• [What you need to do] When a line of the entries contains "ナレッジベース", please list that line.

• [Given information]
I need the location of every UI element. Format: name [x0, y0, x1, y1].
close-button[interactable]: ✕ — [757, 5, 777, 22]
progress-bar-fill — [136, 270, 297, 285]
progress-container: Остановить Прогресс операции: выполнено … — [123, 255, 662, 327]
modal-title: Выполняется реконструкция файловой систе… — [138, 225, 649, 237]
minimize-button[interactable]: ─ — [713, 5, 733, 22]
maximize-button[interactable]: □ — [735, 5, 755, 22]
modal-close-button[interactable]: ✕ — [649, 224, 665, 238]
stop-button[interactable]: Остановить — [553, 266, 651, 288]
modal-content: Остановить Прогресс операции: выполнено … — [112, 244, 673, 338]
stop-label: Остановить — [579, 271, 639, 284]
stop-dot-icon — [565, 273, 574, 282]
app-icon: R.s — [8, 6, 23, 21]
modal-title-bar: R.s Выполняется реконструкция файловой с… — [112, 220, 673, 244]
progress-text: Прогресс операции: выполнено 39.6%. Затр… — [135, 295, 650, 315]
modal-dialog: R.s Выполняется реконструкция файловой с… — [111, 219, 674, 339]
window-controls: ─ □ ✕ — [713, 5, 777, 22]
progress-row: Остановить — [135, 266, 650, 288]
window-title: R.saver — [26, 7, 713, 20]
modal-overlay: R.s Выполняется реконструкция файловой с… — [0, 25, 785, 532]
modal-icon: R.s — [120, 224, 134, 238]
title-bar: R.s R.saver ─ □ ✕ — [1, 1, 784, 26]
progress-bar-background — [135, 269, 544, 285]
...
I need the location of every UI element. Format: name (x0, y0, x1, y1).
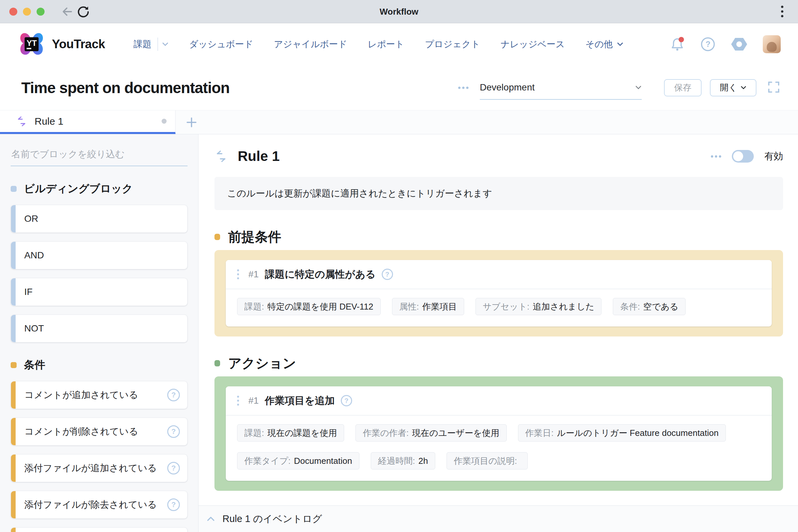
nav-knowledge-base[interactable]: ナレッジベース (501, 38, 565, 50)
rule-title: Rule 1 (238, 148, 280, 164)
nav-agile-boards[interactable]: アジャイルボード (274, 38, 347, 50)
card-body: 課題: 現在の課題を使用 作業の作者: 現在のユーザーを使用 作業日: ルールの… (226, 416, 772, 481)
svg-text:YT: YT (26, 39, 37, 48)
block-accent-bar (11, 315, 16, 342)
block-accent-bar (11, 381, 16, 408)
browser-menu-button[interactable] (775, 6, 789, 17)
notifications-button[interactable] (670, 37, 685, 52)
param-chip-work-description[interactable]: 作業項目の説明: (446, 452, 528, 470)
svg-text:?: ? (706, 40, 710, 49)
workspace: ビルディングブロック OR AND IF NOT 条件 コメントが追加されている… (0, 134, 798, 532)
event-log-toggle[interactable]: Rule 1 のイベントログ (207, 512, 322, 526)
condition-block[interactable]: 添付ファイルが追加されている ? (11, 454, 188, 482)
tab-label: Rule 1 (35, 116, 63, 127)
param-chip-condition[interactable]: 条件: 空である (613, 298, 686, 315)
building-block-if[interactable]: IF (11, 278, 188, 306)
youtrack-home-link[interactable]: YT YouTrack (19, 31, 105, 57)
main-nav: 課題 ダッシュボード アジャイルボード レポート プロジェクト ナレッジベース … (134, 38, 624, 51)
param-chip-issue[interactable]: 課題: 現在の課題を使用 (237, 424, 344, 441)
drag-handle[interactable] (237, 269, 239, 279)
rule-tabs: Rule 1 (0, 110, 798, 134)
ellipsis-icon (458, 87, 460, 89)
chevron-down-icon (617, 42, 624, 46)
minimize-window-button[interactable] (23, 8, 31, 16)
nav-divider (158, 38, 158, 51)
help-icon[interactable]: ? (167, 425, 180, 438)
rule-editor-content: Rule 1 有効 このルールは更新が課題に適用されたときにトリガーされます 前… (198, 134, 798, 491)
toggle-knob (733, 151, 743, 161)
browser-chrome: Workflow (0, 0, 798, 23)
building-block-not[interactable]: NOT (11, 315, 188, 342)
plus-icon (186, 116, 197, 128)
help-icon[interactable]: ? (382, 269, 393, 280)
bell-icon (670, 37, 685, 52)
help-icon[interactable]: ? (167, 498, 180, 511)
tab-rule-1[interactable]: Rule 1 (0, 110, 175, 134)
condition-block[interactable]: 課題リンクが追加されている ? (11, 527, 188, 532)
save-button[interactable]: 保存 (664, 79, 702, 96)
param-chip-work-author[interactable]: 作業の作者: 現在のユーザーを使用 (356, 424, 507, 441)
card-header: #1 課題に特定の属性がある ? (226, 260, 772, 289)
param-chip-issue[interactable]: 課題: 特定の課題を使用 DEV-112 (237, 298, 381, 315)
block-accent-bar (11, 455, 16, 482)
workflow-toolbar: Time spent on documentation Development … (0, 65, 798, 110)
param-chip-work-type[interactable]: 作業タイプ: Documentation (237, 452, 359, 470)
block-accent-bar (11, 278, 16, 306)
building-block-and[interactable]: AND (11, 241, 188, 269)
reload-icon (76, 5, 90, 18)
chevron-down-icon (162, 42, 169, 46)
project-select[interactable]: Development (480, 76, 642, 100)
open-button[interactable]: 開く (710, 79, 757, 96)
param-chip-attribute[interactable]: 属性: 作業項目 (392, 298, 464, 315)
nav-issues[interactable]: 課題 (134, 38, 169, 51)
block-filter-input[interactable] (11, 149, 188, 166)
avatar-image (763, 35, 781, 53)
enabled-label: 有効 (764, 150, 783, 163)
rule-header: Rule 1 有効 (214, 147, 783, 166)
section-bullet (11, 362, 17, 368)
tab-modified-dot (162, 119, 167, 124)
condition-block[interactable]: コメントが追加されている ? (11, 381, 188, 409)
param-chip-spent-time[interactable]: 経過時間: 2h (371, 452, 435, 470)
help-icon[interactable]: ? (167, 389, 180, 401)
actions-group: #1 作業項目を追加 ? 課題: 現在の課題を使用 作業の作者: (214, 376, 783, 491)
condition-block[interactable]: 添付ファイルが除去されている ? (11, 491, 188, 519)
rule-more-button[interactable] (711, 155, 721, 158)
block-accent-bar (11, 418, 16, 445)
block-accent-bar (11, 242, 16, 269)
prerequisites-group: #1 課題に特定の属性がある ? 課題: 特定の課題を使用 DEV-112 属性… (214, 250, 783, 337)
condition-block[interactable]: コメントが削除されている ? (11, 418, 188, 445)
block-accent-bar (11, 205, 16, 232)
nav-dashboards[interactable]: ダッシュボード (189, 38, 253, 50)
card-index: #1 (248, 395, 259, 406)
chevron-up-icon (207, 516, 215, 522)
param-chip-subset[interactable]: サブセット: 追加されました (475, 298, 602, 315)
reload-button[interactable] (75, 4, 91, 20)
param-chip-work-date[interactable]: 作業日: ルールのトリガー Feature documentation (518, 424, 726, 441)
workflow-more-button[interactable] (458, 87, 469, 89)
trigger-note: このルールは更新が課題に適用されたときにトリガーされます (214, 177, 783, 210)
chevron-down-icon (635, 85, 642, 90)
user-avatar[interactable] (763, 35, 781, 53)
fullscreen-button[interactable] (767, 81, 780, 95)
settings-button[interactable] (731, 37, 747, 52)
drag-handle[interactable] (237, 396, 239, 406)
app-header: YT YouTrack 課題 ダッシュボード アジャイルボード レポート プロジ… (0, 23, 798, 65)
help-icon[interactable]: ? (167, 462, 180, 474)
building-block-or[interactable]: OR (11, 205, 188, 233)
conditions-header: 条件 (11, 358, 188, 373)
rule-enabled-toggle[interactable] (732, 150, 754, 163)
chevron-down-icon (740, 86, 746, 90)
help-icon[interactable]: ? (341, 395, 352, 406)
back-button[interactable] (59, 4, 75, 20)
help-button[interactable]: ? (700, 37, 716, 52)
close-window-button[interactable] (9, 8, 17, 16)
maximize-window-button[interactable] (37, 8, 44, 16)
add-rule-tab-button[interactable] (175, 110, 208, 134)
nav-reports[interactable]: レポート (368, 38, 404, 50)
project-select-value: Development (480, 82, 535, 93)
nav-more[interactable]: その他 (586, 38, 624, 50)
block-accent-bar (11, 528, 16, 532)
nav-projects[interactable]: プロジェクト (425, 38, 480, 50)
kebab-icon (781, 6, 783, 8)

• [Task solution]
nav-knowledge-base[interactable]: ナレッジベース (501, 38, 565, 50)
main-nav: 課題 ダッシュボード アジャイルボード レポート プロジェクト ナレッジベース … (134, 38, 624, 51)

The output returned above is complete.